=== EXERCISE MATERIAL ===

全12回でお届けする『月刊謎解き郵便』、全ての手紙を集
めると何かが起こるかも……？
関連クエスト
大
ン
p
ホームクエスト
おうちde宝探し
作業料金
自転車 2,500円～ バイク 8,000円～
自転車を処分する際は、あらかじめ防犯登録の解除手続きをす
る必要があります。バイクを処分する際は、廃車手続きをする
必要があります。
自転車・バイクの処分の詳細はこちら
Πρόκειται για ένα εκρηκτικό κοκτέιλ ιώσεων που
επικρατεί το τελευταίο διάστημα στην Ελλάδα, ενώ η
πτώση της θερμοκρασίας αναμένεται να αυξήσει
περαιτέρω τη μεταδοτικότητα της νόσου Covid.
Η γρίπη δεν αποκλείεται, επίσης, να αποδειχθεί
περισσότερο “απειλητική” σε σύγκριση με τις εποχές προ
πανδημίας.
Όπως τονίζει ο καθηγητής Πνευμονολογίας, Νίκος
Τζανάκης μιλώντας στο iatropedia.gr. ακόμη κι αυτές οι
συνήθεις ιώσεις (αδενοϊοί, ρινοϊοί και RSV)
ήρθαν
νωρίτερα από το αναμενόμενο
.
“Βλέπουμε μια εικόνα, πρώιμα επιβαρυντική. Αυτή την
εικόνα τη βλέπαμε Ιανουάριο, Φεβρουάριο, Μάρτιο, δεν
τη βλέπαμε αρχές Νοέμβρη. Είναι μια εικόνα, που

===
=== EXERCISE MATERIAL ===

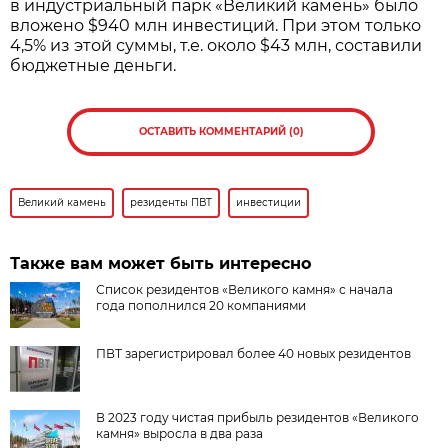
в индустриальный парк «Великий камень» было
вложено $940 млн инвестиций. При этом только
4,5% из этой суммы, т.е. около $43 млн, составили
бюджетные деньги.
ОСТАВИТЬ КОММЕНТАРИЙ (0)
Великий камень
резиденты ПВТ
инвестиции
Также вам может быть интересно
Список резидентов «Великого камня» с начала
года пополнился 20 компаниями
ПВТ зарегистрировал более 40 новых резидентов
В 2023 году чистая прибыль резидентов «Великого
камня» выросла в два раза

===
=== EXERCISE MATERIAL ===

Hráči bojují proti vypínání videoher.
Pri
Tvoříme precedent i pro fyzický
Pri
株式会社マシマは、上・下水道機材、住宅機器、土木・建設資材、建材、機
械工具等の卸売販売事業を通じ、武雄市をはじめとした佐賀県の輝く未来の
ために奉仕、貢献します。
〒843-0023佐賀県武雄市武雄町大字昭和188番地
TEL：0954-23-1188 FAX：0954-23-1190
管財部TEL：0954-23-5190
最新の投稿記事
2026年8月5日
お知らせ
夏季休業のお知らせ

===

> **TASK OBJECTIVE**:
In the records above, the line with "πτώση της θερμοκρασίας αναμένεται να αυξήσει" marks the start and the line with "τη βλέπαμε αρχές" marks the end; copy that stretch exactly, both lines included, and nothing else.

> **SOLUTION FOR THIS PROBLEM**:
πτώση της θερμοκρασίας αναμένεται να αυξήσει
περαιτέρω τη μεταδοτικότητα της νόσου Covid.
Η γρίπη δεν αποκλείεται, επίσης, να αποδειχθεί
περισσότερο “απειλητική” σε σύγκριση με τις εποχές προ
πανδημίας.
Όπως τονίζει ο καθηγητής Πνευμονολογίας, Νίκος
Τζανάκης μιλώντας στο iatropedia.gr. ακόμη κι αυτές οι
συνήθεις ιώσεις (αδενοϊοί, ρινοϊοί και RSV)
ήρθαν
νωρίτερα από το αναμενόμενο
.
“Βλέπουμε μια εικόνα, πρώιμα επιβαρυντική. Αυτή την
εικόνα τη βλέπαμε Ιανουάριο, Φεβρουάριο, Μάρτιο, δεν
τη βλέπαμε αρχές Νοέμβρη. Είναι μια εικόνα, που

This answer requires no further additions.